→ **DIRECTIONS**
When you reach the line that contains "Klakson sesi nedir ?" in the data below, start reproducing lines exactly, and stop after the line that contains "Kurumu (BTK) tarafından".

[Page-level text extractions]
##############################
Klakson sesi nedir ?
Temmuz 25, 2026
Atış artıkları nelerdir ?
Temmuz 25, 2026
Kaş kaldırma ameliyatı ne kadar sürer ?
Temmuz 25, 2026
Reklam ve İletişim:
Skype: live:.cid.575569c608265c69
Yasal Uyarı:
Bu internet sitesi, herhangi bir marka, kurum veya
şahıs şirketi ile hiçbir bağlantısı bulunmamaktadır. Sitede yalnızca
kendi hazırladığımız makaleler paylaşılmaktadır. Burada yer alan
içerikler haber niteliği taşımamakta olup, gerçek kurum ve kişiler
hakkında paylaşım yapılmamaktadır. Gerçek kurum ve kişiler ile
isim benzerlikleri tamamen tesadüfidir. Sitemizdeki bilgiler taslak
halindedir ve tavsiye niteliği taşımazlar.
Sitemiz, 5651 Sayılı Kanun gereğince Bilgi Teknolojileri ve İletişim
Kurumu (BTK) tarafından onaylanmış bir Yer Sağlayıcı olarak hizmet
##############################
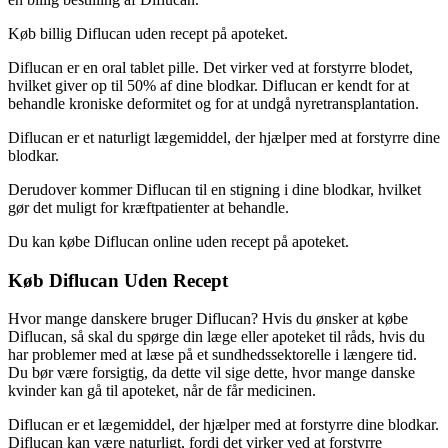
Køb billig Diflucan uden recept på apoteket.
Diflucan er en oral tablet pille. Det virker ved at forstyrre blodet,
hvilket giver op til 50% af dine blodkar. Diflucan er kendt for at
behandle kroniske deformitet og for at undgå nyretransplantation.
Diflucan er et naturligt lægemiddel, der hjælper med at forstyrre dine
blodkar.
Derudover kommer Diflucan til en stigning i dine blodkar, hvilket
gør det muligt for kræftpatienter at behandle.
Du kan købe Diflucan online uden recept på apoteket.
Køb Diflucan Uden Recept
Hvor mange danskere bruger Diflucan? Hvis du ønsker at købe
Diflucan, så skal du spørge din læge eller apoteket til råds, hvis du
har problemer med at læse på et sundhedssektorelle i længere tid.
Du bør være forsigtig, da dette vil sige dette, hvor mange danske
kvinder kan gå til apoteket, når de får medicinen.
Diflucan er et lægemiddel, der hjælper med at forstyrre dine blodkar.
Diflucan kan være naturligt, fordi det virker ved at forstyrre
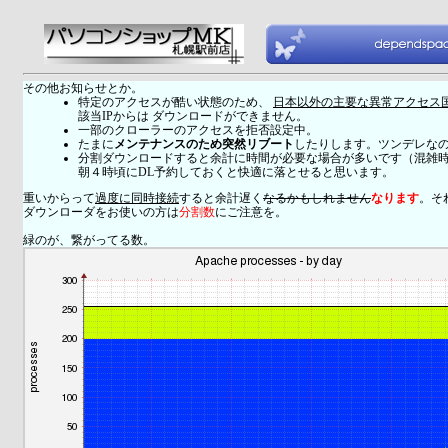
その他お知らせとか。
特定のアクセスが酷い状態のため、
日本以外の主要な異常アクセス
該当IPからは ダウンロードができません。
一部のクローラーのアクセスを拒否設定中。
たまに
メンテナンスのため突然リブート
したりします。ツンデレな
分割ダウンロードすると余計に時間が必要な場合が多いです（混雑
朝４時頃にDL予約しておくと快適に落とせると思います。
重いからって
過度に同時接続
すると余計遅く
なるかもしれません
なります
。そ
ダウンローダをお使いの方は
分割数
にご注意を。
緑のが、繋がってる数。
##############################
→ **COMPLETED EXERCISE**
Klakson sesi nedir ?
Temmuz 25, 2026
Atış artıkları nelerdir ?
Temmuz 25, 2026
Kaş kaldırma ameliyatı ne kadar sürer ?
Temmuz 25, 2026
Reklam ve İletişim:
Skype: live:.cid.575569c608265c69
Yasal Uyarı:
Bu internet sitesi, herhangi bir marka, kurum veya
şahıs şirketi ile hiçbir bağlantısı bulunmamaktadır. Sitede yalnızca
kendi hazırladığımız makaleler paylaşılmaktadır. Burada yer alan
içerikler haber niteliği taşımamakta olup, gerçek kurum ve kişiler
hakkında paylaşım yapılmamaktadır. Gerçek kurum ve kişiler ile
isim benzerlikleri tamamen tesadüfidir. Sitemizdeki bilgiler taslak
halindedir ve tavsiye niteliği taşımazlar.
Sitemiz, 5651 Sayılı Kanun gereğince Bilgi Teknolojileri ve İletişim
Kurumu (BTK) tarafından onaylanmış bir Yer Sağlayıcı olarak hizmet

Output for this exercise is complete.